Appalaches Nature avait déjà prévu le coup lors de la construction de l’usine, en déboursant près de 2 M$ supplémentaires afin d’opter pour des installations plus vertes. L’entreprise achète aussi des crédits compensatoires pour ses émissions de gaz à effet de serre. « Ce n’est pas seulement une question économique et de mise en marché. On veut se positionner comme une entreprise qui investit dans l’environnement », souligne M. Dubois.

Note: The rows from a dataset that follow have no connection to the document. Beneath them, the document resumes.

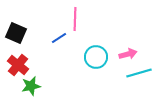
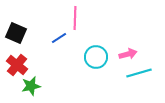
pink line: moved 1 px up
red cross: moved 1 px left
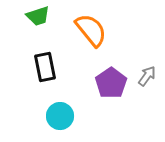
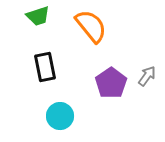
orange semicircle: moved 4 px up
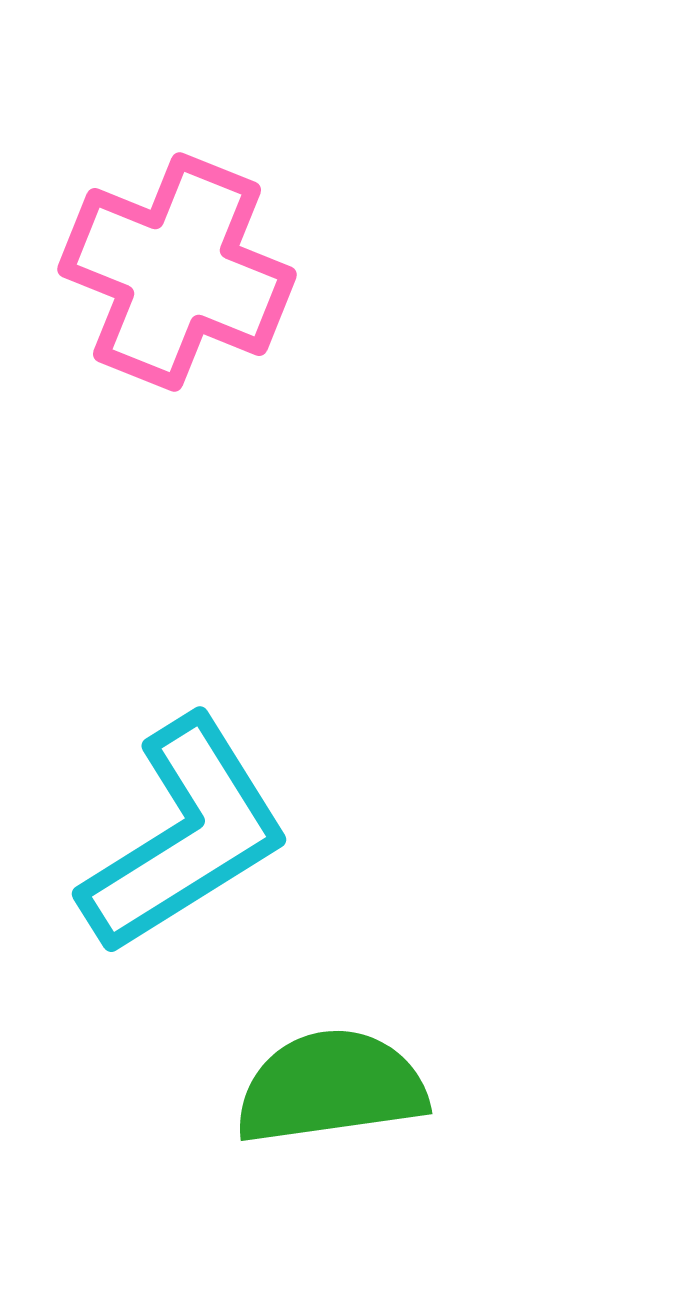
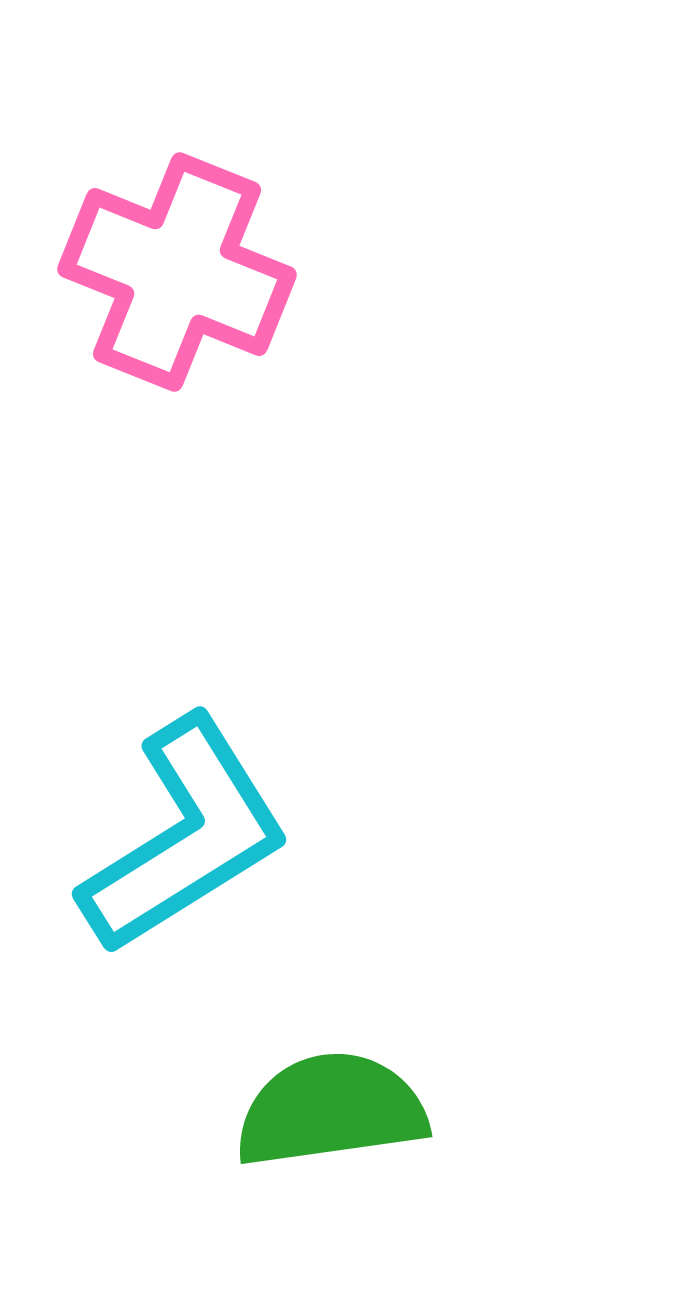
green semicircle: moved 23 px down
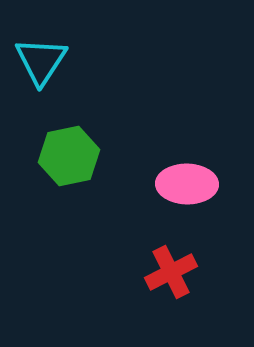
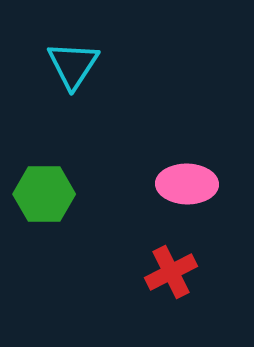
cyan triangle: moved 32 px right, 4 px down
green hexagon: moved 25 px left, 38 px down; rotated 12 degrees clockwise
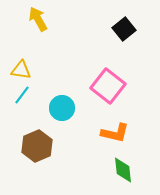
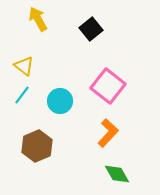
black square: moved 33 px left
yellow triangle: moved 3 px right, 4 px up; rotated 30 degrees clockwise
cyan circle: moved 2 px left, 7 px up
orange L-shape: moved 7 px left; rotated 60 degrees counterclockwise
green diamond: moved 6 px left, 4 px down; rotated 24 degrees counterclockwise
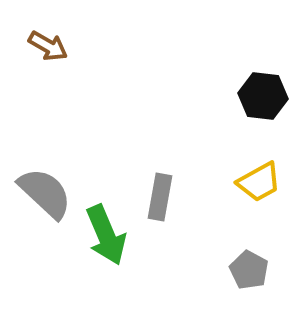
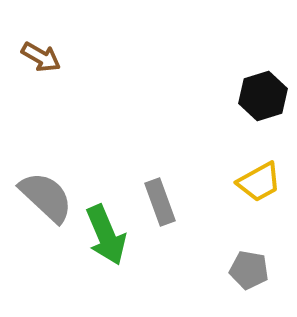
brown arrow: moved 7 px left, 11 px down
black hexagon: rotated 24 degrees counterclockwise
gray semicircle: moved 1 px right, 4 px down
gray rectangle: moved 5 px down; rotated 30 degrees counterclockwise
gray pentagon: rotated 18 degrees counterclockwise
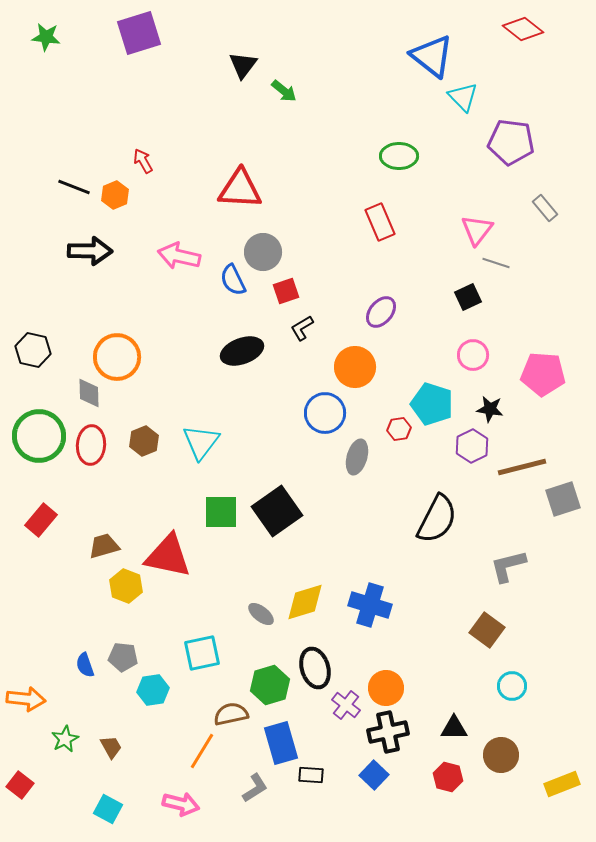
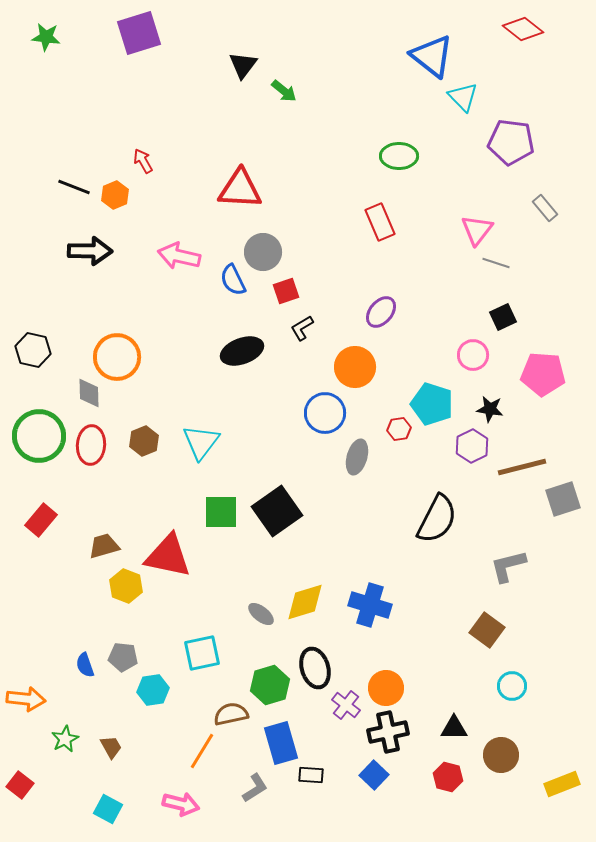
black square at (468, 297): moved 35 px right, 20 px down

Des propos que cautionne Fabien Jouve, d’Écocert. « Le but [de la certification carboneutre], c’est d’avoir une valorisation du produit. Présentement, les pionniers le font par valeur. C’est souvent comme ça dans les certifications. Pour la mise en marché, il faut le voir comme une longue shot. Il y a des agences qui souhaitent avoir du sirop carboneutre, en Europe du Nord, par exemple. Ça peut faire une différence pour convaincre le client d’acheter. »
Il ajoute que les producteurs doivent aussi le faire pour leur propre industrie. « Les changements climatiques sont en cours et ils ont un impact sur le milieu acéricole. Je pense que les producteurs sont au fait qu’on dépend du climat. [Diminuer ses GES], c’est un peu faire sa part », raisonne-t-il.